業炎を抱き締めているイェンリンにそっと八雲が声を掛ける。


「ああ、そうだな」


イェンリンは左手で鞘を、右手で柄を握るとゆっくり横にその剣を鞘から引き抜く―――


―――鞘からその刀身が現れると、


抜き去った刀身を目の前で縦に構えてその雄姿を見つめるイェンリン。


―――以前の真紅の刀身から今は真紅の刀身に漆黒の刃が合わさった一回り長くなった新たな剣。


―――見つめるイェンリンの顔が写り込むほどに磨き上げられた鏡面の真紅と漆黒の刀身。


その新たな剣にイェンリンは、ホゥと息を漏らす。


「八雲、この黒い部分はまさか?」


「お察しの通り、紅神龍の鱗で出来た業炎に黒神龍の鱗を合わせた世界でただ一振りの剣だ」


後ろで見ていた紅蓮やフォウリンもその言葉に驚きを隠せない。


「私とノワールの鱗を合わせて造るだなんて……本当に八雲さんは発想が凄いわね」


紅蓮の驚きもそうだが、


「我の鱗と紅蓮の鱗で造っただと!?そんなことが可能なのか!?」


同じく八雲の近くで聞いていたノワールは困惑して驚いていた。


するとイェンリンは剣を鞘に納めると―――


「それで?銘は何という?」


―――と、八雲に問い掛ける。


「え?いや業炎じゃないのか?」


「戯け!余の業炎とは似ても似つかぬ姿ではないか!―――お前が銘をつけるのが筋であろう……/////」


少し頬を赤らめて、最後は少し声が小さくなったイェンリンだが、ここでも八雲のネーミングセンスが試される。

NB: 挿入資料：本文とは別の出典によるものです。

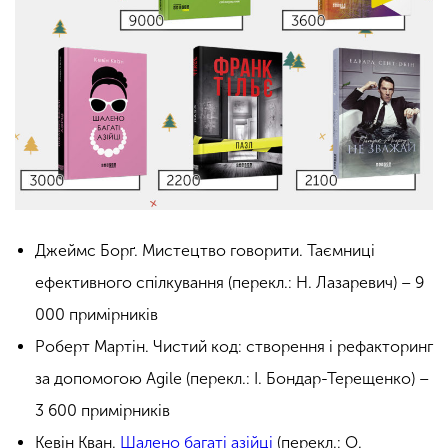
Джеймс Борґ. Мистецтво говорити. Таємниці
ефективного спілкування (перекл.: Н. Лазаревич) – 9
000 примірників
Роберт Мартін. Чистий код: створення і рефакторинг
за допомогою Agile (перекл.: І. Бондар-Терещенко) –
3 600 примірників
Кевін Кван.
Шалено багаті азійці
(перекл.: О.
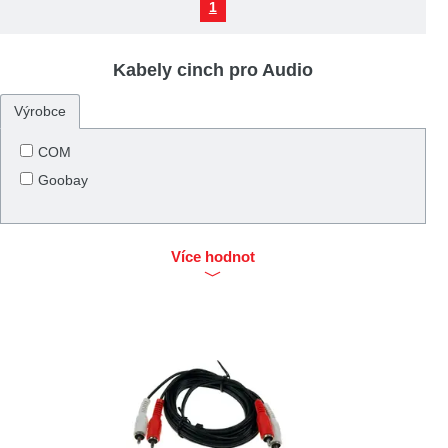
1
Kabely cinch pro Audio
Výrobce
COM
Goobay
Více hodnot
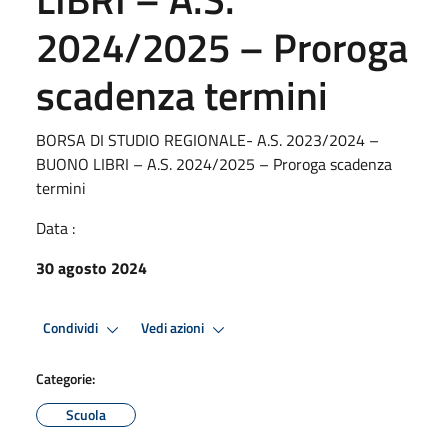
2024/2025 – Proroga
scadenza termini
BORSA DI STUDIO REGIONALE- A.S. 2023/2024 –
BUONO LIBRI – A.S. 2024/2025 – Proroga scadenza
termini
Data :
30 agosto 2024
Condividi
Vedi azioni
Categorie:
Scuola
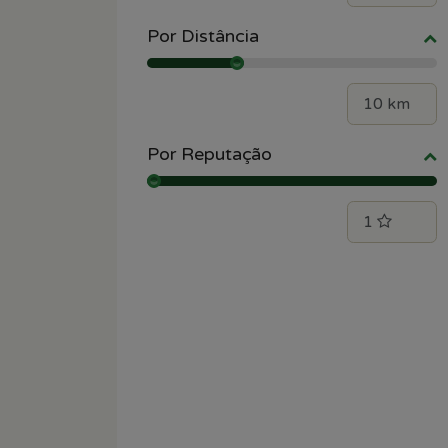
Por Distância
Por Reputação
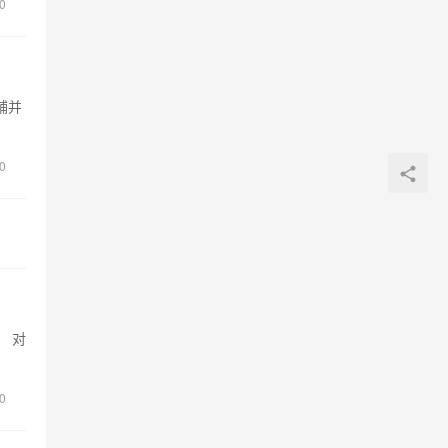
0
铺并
0
 对
0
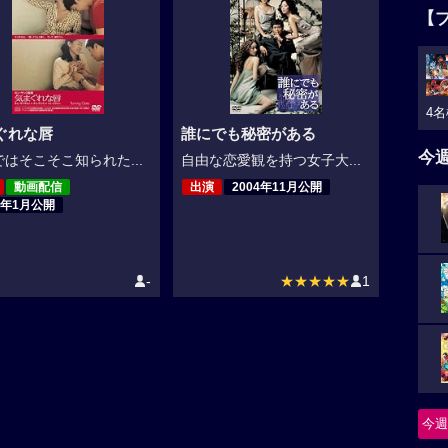
【
4名
ぐれな唇
誰にでも秘密がある
今
はそこそこ知られた...
自由な恋愛観を持つ女子大...
動画配信
出演
2004年11月公開
4年1月公開
-
★★★★★
1
今週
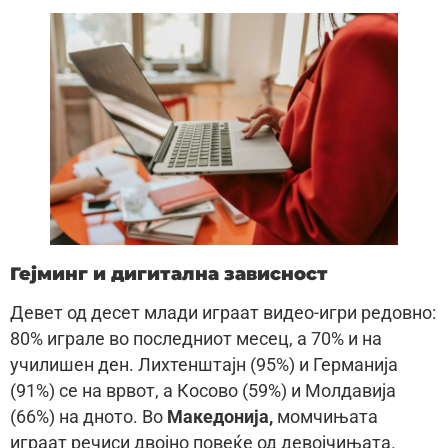
Гејминг и дигитална зависност
Девет од десет млади играат видео-игри редовно:
80% играле во последниот месец, а 70% и на
училишен ден. Лихтенштајн (95%) и Германија
(91%) се на врвот, а Косово (59%) и Молдавија
(66%) на дното. Во
Македонија,
момчињата
играат речиси двојно повеќе од девојчињата.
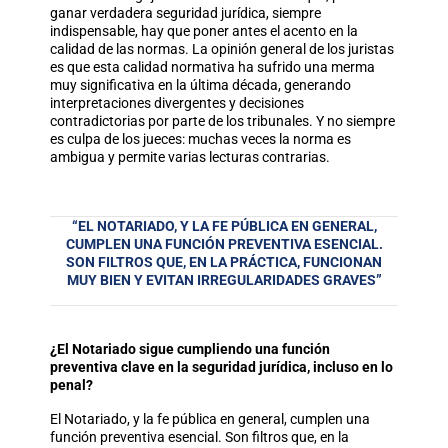
ganar verdadera seguridad jurídica, siempre
indispensable, hay que poner antes el acento en la
calidad de las normas. La opinión general de los juristas
es que esta calidad normativa ha sufrido una merma
muy significativa en la última década, generando
interpretaciones divergentes y decisiones
contradictorias por parte de los tribunales. Y no siempre
es culpa de los jueces: muchas veces la norma es
ambigua y permite varias lecturas contrarias.
“EL NOTARIADO, Y LA FE PÚBLICA EN GENERAL,
CUMPLEN UNA FUNCIÓN PREVENTIVA ESENCIAL.
SON FILTROS QUE, EN LA PRÁCTICA, FUNCIONAN
MUY BIEN Y EVITAN IRREGULARIDADES GRAVES”
¿El Notariado sigue cumpliendo una función
preventiva clave en la seguridad jurídica, incluso en lo
penal?
El Notariado, y la fe pública en general, cumplen una
función preventiva esencial. Son filtros que, en la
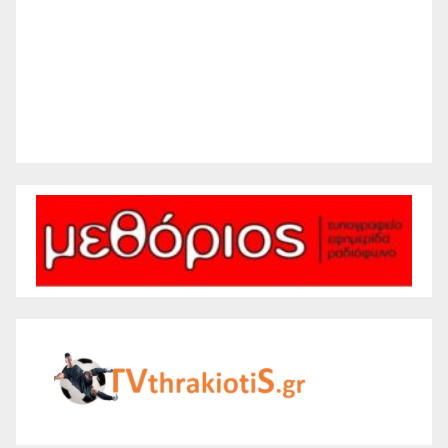
Sunset:
8:28 pm
57 %
1013 mb
6 mph
Weather from WeatherAPI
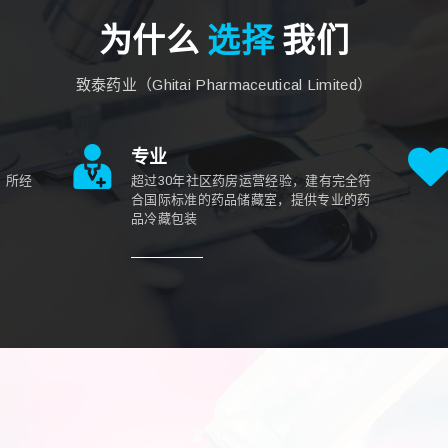
为什么
选择
我们
致泰药业（Ghitai Pharmaceutical Limited）
专业
，所经
超过30年社区药房运营经验，建有完全符
合国际标准的药品储藏室，提供专业的药
品冷藏包装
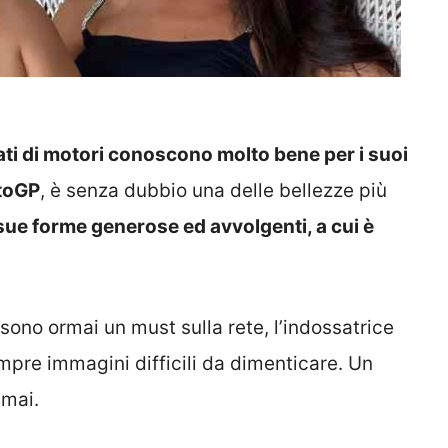
ati di motori conoscono molto bene per i suoi
otoGP
, è senza dubbio una delle bellezze più
 sue forme generose ed avvolgenti, a cui è
ono ormai un must sulla rete, l’indossatrice
empre immagini difficili da dimenticare. Un
 mai.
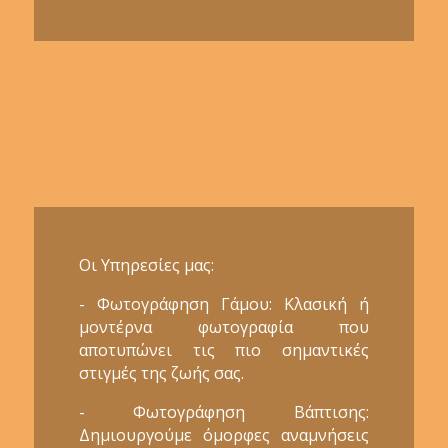
Οι Υπηρεσίες μας:
- Φωτογράφηση Γάμου: Κλασική ή
μοντέρνα φωτογραφία που
αποτυπώνει τις πιο σημαντικές
στιγμές της ζωής σας.
- Φωτογράφηση Βάπτισης:
Δημιουργούμε όμορφες αναμνήσεις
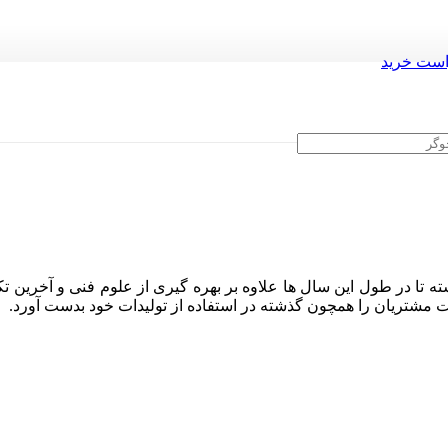
ست خرید
ه تا در طول این سال ها علاوه بر بهره گیری از علوم فنی و آخرین تک
ایت مشتریان را همچون گذشته در استفاده از تولیدات خود بدست آورد.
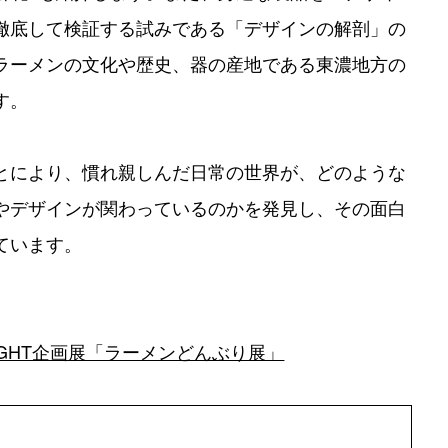
徹底して検証する試みである「デザインの解剖」の
ラーメンの文化や歴史、器の産地である東濃地方の
す。
とにより、慣れ親しんだ日常の世界が、どのような
やデザインが関わっているのかを発見し、その面白
ています。
 SIGHT企画展「ラーメンどんぶり展」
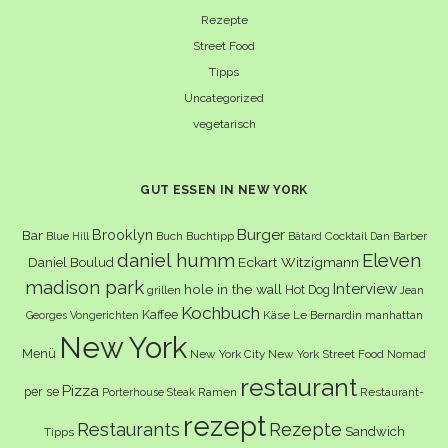
Rezepte
Street Food
Tipps
Uncategorized
vegetarisch
GUT ESSEN IN NEW YORK
Burger
Brooklyn
Bar
Buch
Buchtipp
Cocktail
Blue Hill
Bâtard
Dan Barber
daniel humm
Eleven
Eckart Witzigmann
Daniel Boulud
madison park
Interview
hole in the wall
Hot Dog
grillen
Jean
Kochbuch
Kaffee
Käse
Le Bernardin
manhattan
Georges Vongerichten
New York
Menü
New York City
New York Street Food
Nomad
restaurant
Pizza
per se
Ramen
Restaurant-
Porterhouse Steak
rezept
Restaurants
Rezepte
Sandwich
Tipps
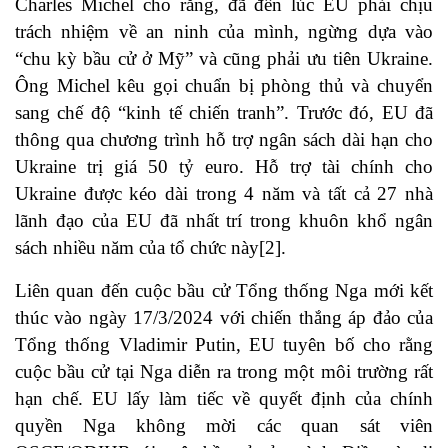
Charles Michel cho rằng, đã đến lúc EU phải chịu
trách nhiệm về an ninh của mình, ngừng dựa vào
“chu kỳ bầu cử ở Mỹ” và cũng phải ưu tiên Ukraine.
Ông Michel kêu gọi chuẩn bị phòng thủ và chuyển
sang chế độ “kinh tế chiến tranh”. Trước đó, EU đã
thông qua chương trình hỗ trợ ngân sách dài hạn cho
Ukraine trị giá 50 tỷ euro. Hỗ trợ tài chính cho
Ukraine được kéo dài trong 4 năm và tất cả 27 nhà
lãnh đạo của EU đã nhất trí trong khuôn khổ ngân
sách nhiều năm của tổ chức này
[2]
.
Liên quan đến cuộc bầu cử Tổng thống Nga mới kết
thúc vào ngày 17/3/2024 với chiến thắng áp đảo của
Tổng thống Vladimir Putin, EU tuyên bố cho rằng
cuộc bầu cử tại Nga diễn ra trong một môi trường rất
hạn chế. EU lấy làm tiếc về quyết định của chính
quyền Nga không mời các quan sát viên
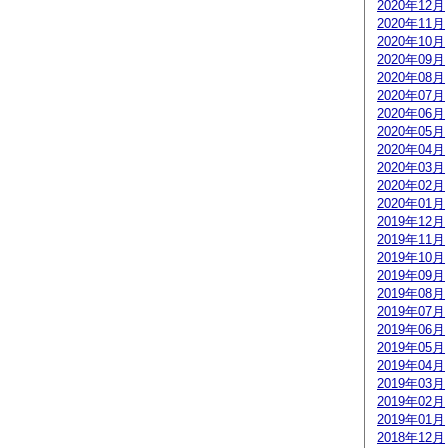
2020年12月
2020年11月
2020年10月
2020年09月
2020年08月
2020年07月
2020年06月
2020年05月
2020年04月
2020年03月
2020年02月
2020年01月
2019年12月
2019年11月
2019年10月
2019年09月
2019年08月
2019年07月
2019年06月
2019年05月
2019年04月
2019年03月
2019年02月
2019年01月
2018年12月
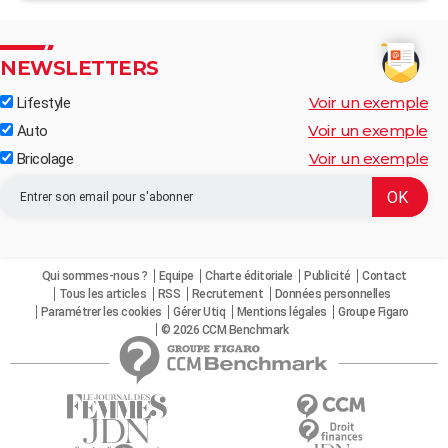
NEWSLETTERS
Voir un exemple
Lifestyle
Voir un exemple
Auto
Voir un exemple
Bricolage
Qui sommes-nous ?
Equipe
Charte éditoriale
Publicité
Contact
Tous les articles
RSS
Recrutement
Données personnelles
Paramétrer les cookies
Gérer Utiq
Mentions légales
Groupe Figaro
© 2026 CCM Benchmark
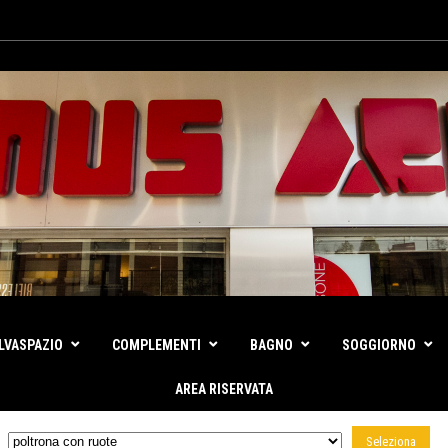
LVASPAZIO
COMPLEMENTI
BAGNO
SOGGIORNO
AREA RISERVATA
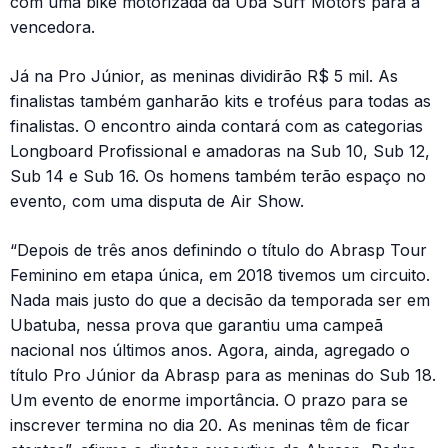
com uma bike motorizada da Uba Surf Motors para a
vencedora.
Já na Pro Júnior, as meninas dividirão R$ 5 mil. As
finalistas também ganharão kits e troféus para todas as
finalistas. O encontro ainda contará com as categorias
Longboard Profissional e amadoras na Sub 10, Sub 12,
Sub 14 e Sub 16. Os homens também terão espaço no
evento, com uma disputa de Air Show.
“Depois de três anos definindo o título do Abrasp Tour
Feminino em etapa única, em 2018 tivemos um circuito.
Nada mais justo do que a decisão da temporada ser em
Ubatuba, nessa prova que garantiu uma campeã
nacional nos últimos anos. Agora, ainda, agregado o
título Pro Júnior da Abrasp para as meninas do Sub 18.
Um evento de enorme importância. O prazo para se
inscrever termina no dia 20. As meninas têm de ficar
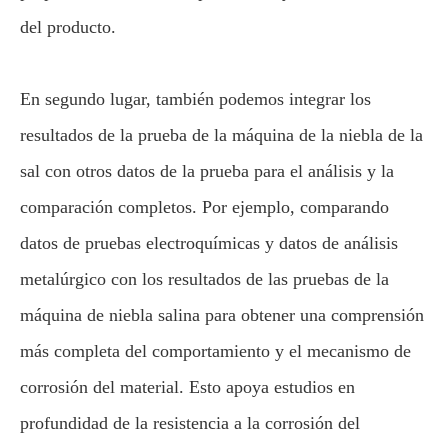
del producto.
En segundo lugar, también podemos integrar los
resultados de la prueba de la máquina de la niebla de la
sal con otros datos de la prueba para el análisis y la
comparación completos. Por ejemplo, comparando
datos de pruebas electroquímicas y datos de análisis
metalúrgico con los resultados de las pruebas de la
máquina de niebla salina para obtener una comprensión
más completa del comportamiento y el mecanismo de
corrosión del material. Esto apoya estudios en
profundidad de la resistencia a la corrosión del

勿論、即行で『思考加速』を発動して一人検討会を開催する八雲。


その結果―――


「その剣はノワールと紅蓮の鱗を合わせて造った剣。だから―――黒炎剣=『焔羅ほむら』だ」


「黒炎剣……焔羅……か。フフッ、いいだろう!気に入った!余の帯剣として認めよう」




―――黒炎剣、銘は焔羅ほむら


破壊した紅蓮剣=業炎を元に黒神龍の鱗と紅神龍の鱗を合わせて生み出された世界に一振りの剣。


業炎が付与されていた『回復』阻害の能力は破壊された際に消失してしまったが、新たに八雲から様々な付与を組み合わせて強力無比な剣に生まれ変わった。


その能力は今後のイェンリンの活躍で披露されることだろう。




そうしてイェンリンが腰に佩びた新たな剣、焔羅。


その姿に八雲も、そしてフロックとオパールも笑顔を見せる。


「よし!それじゃあ出発するぞ!!―――『空間船渠ドック』開放!!!」


八雲の掛け声で白龍城の上空に空間が裂け広がり、その中から―――


まずは天翔船『黒の皇帝シュヴァルツ・カイザー』が、続いて天翔船『雪の女王スノー・クイーン』がゆっくりとその巨大な船体を外の世界に現わしていく。


「こ、これはっ!?」


間近で天翔船を見たホーネッツやその家臣達も驚愕の顔で、その巨大な雄姿を見上げて開いた口が塞がらない。


風属性魔術式の推進部に魔力が注入されていく。


八雲達が乗り込んだ天翔船はゆっくりと前進を開始する。


ホーネッツや残ることになった白い妖精ホワイト・フェアリー達は笑顔で手を振って見送っていた。